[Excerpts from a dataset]

┄┄┄┄┄┄┄┄┄┄

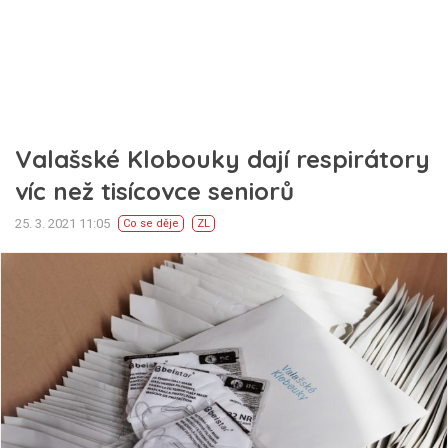
Valašské Klobouky dají respirátory
víc než tisícovce seniorů
25. 3. 2021 11:05
Co se děje
ZL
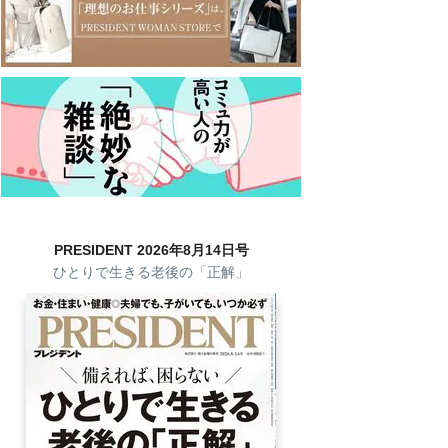
PRESIDENT 2026年8月14日号
ひとりで生きる老後の「正解」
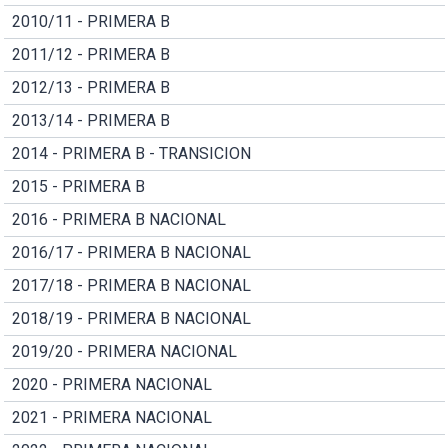
2010/11 - PRIMERA B
2011/12 - PRIMERA B
2012/13 - PRIMERA B
2013/14 - PRIMERA B
2014 - PRIMERA B - TRANSICION
2015 - PRIMERA B
2016 - PRIMERA B NACIONAL
2016/17 - PRIMERA B NACIONAL
2017/18 - PRIMERA B NACIONAL
2018/19 - PRIMERA B NACIONAL
2019/20 - PRIMERA NACIONAL
2020 - PRIMERA NACIONAL
2021 - PRIMERA NACIONAL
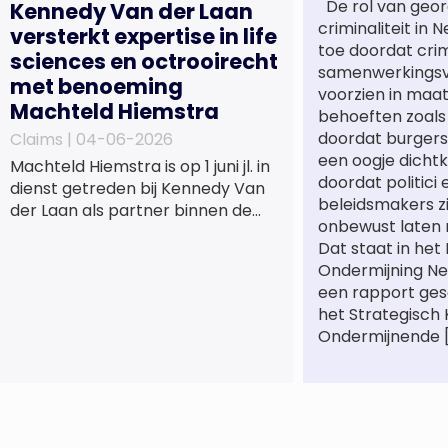
De rol van geor
Kennedy Van der Laan
criminaliteit in
versterkt expertise in life
toe doordat cri
sciences en octrooirecht
samenwerkings
met benoeming
voorzien in maa
Machteld Hiemstra
behoeften zoals
doordat burgers
Claims |
04-06-2026
een oogje dichtk
Machteld Hiemstra is op 1 juni jl. in
doordat politici 
dienst getreden bij Kennedy Van
beleidsmakers z
der Laan als partner binnen de
onbewust laten 
praktijkgroep Intellectueel
Dat staat in het
Eigendom. Met haar komst wordt
Ondermijning Ne
de life sciences en octrooipraktijk
een rapport ge
van het Amsterdamse
het Strategisch
advocatenkantoor verder
Ondermijnende 
versterkt. Machteld is
gespecialiseerd in nationale en
internationale wet- en
regelgeving relevant voor de life
sciences sector en de […]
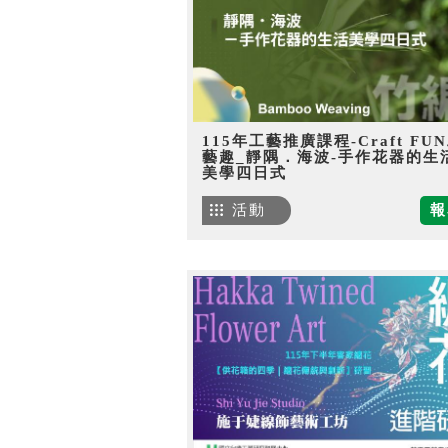
115年工藝推廣課程-Craft FU
藝趣_靜隅．海波-手作花器的生
美學四日式
活動
報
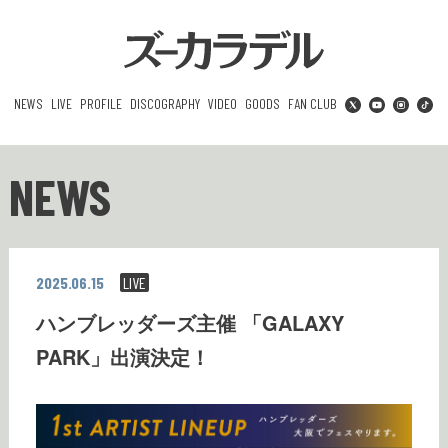
NEWS
LIVE
PROFILE
DISCOGRAPHY
VIDEO
GOODS
FAN CLUB
NEWS
2025.06.15
LIVE
ハンブレッダーズ主催 「GALAXY
PARK」出演決定！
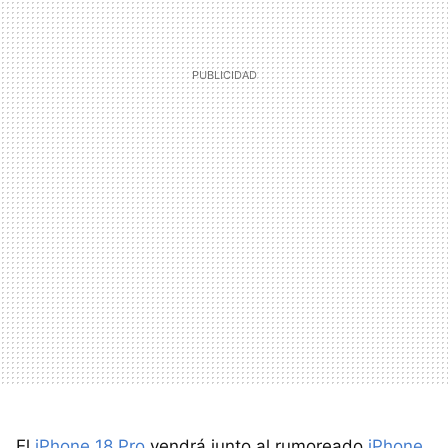
El
iPhone 18
Pro
vendrá junto al rumoreado
iPhone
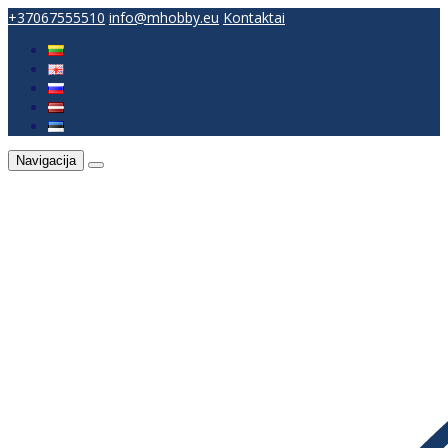
+37067555510
info@mhobby.eu
Kontaktai
Navigacija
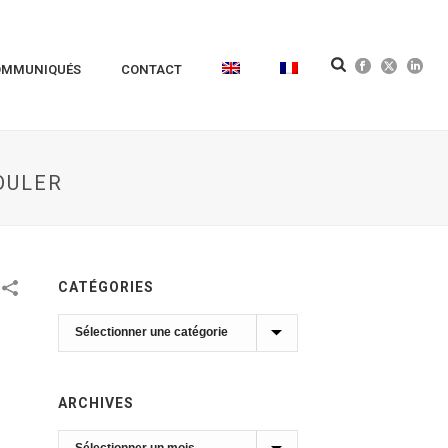
OMMUNIQUÉS
CONTACT
DULER
CATÉGORIES
Catégories
ARCHIVES
Archives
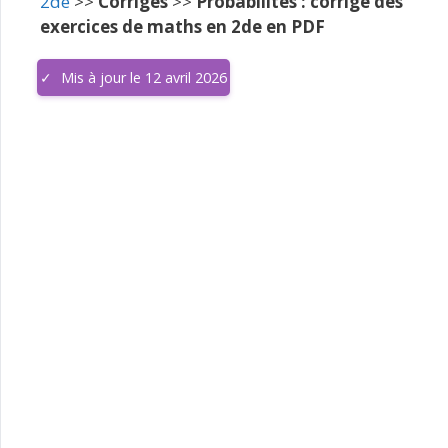
2de
>>
Corrigés
>>
Probabilités : corrigé des
exercices de maths en 2de en PDF
Mis à jour le 12 avril 2026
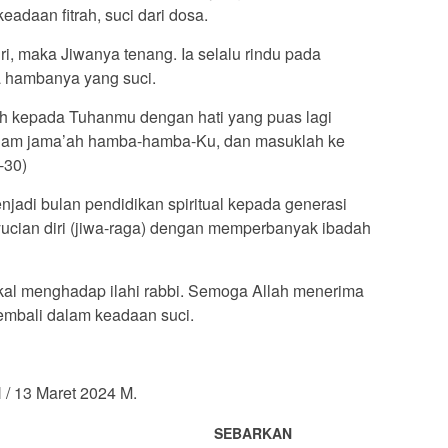
adaan fitrah, suci dari dosa.
i, maka Jiwanya tenang. Ia selalu rindu pada
a hambanya yang suci.
ah kepada Tuhanmu dengan hati yang puas lagi
alam jama’ah hamba-hamba-Ku, dan masuklah ke
-30)
adi bulan pendidikan spiritual kepada generasi
ian diri (jiwa-raga) dengan memperbanyak ibadah
ekal menghadap ilahi rabbi. Semoga Allah menerima
mbali dalam keadaan suci.
/ 13 Maret 2024 M.
SEBARKAN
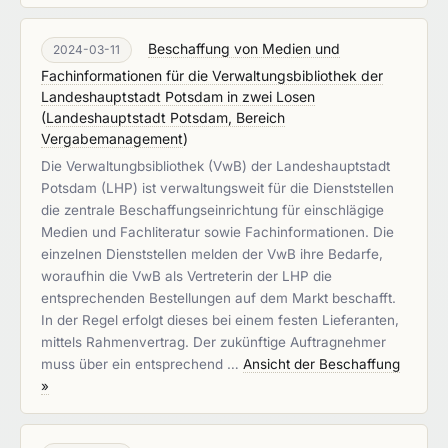
Beschaffung von Medien und
2024-03-11
Fachinformationen für die Verwaltungsbibliothek der
Landeshauptstadt Potsdam in zwei Losen
(
Landeshauptstadt Potsdam, Bereich
Vergabemanagement
)
Die Verwaltungbsibliothek (VwB) der Landeshauptstadt
Potsdam (LHP) ist verwaltungsweit für die Dienststellen
die zentrale Beschaffungseinrichtung für einschlägige
Medien und Fachliteratur sowie Fachinformationen. Die
einzelnen Dienststellen melden der VwB ihre Bedarfe,
woraufhin die VwB als Vertreterin der LHP die
entsprechenden Bestellungen auf dem Markt beschafft.
In der Regel erfolgt dieses bei einem festen Lieferanten,
mittels Rahmenvertrag. Der zukünftige Auftragnehmer
muss über ein entsprechend …
Ansicht der Beschaffung
»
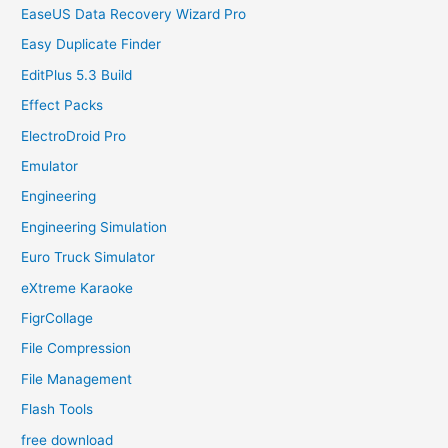
EaseUS Data Recovery Wizard Pro
Easy Duplicate Finder
EditPlus 5.3 Build
Effect Packs
ElectroDroid Pro
Emulator
Engineering
Engineering Simulation
Euro Truck Simulator
eXtreme Karaoke
FigrCollage
File Compression
File Management
Flash Tools
free download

┄┄┄┄┄┄┄┄┄┄

| PROBLEM REQUIREMENTS |
Lines before the one containing "Maret 2024 M." are not wanted; write out that line and every later line through the end of the data above, exactly, without pictures.

| ANSWER SPACE |
/ 13 Maret 2024 M.
SEBARKAN
Beschaffung von Medien und
2024-03-11
Fachinformationen für die Verwaltungsbibliothek der
Landeshauptstadt Potsdam in zwei Losen
(
Landeshauptstadt Potsdam, Bereich
Vergabemanagement
)
Die Verwaltungbsibliothek (VwB) der Landeshauptstadt
Potsdam (LHP) ist verwaltungsweit für die Dienststellen
die zentrale Beschaffungseinrichtung für einschlägige
Medien und Fachliteratur sowie Fachinformationen. Die
einzelnen Dienststellen melden der VwB ihre Bedarfe,
woraufhin die VwB als Vertreterin der LHP die
entsprechenden Bestellungen auf dem Markt beschafft.
In der Regel erfolgt dieses bei einem festen Lieferanten,
mittels Rahmenvertrag. Der zukünftige Auftragnehmer
muss über ein entsprechend …
Ansicht der Beschaffung
»
EaseUS Data Recovery Wizard Pro
Easy Duplicate Finder
EditPlus 5.3 Build
Effect Packs
ElectroDroid Pro
Emulator
Engineering
Engineering Simulation
Euro Truck Simulator
eXtreme Karaoke
FigrCollage
File Compression
File Management
Flash Tools
free download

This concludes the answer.